I am working with TCGA data downloaded from GDC portal. For mRNA data I selectively downloaded star_gene_counts.tsv files. However, the columns are in the format of GeneSymbol___ENSMBLEid, ex, SCYL3___ENSG00000000457.14. I need to only have gene symbols, which brings up duplicated gene symbols. As the first taught, I have written the below code to keep highest variable column per gene symbol. Any thoughts?
mRNA_genes <- gsub("___ENS.*", "", rownames(mRNA_data)) %>% unique()
# Group columns by gene name
mRNA_gene_data <- pbmcapply::pbmclapply(mRNA_genes, mc.cores = 10, function(gene){
gene_rows <- grep(paste0("^", gene), rownames(mRNA_data))
gene_data <- mRNA_data[gene_rows, , drop = FALSE]
if(length(gene_rows) == 1){
gene_data
}else{
max_variance <- apply(gene_data, 1, function(x) var(x, na.rm = TRUE)) %>% which.max(.)
gene_data[max_variance,]
}
}) %>% do.call(what = "rbind", .) %>% as.data.frame() %>% `rownames<-`(mRNA_genes)
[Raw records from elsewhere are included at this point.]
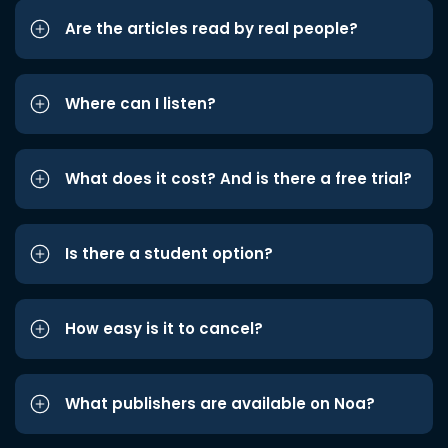
Are the articles read by real people?
Where can I listen?
What does it cost? And is there a free trial?
Is there a student option?
How easy is it to cancel?
What publishers are available on Noa?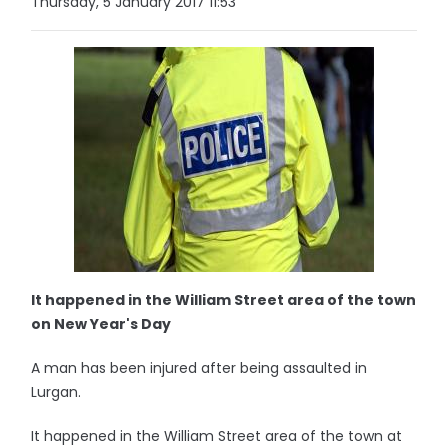
Thursday, 5 January 2017 11:53
It happened in the William Street area of the town
on New Year's Day
A man has been injured after being assaulted in
Lurgan.
It happened in the William Street area of the town at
Second what is said above, ensembl_id is the unique identifier. As a good bioinformatics habit, always use unique identifier for your analysis, and add your gene symbol at the end of analysis.
Thanks @txema.heredia.The tool I am going to use only accepts gene symbols. This is the reason. So I cannot use ENS IDs.
Why does the tool require gene symbols and not ensembl ids? Is it retrieving information from somewhere else? If so, your best bet is to find what is exactly that source of extra information and which version of ensemble (or whatever) does it use.
Once you have that, check what is the ensemble_id of some of those genes with duplicate symbols. And then, you'll have two options: either filter out your data keeping only one of each duplicated symbol (according to what the tool's database has), or re-do your mapping using that exact ensembl version.
Or, make a list of all the mismatched symbols between your list and the tool's DB, and try to find a way to convert/rename the symbols from one version to the other.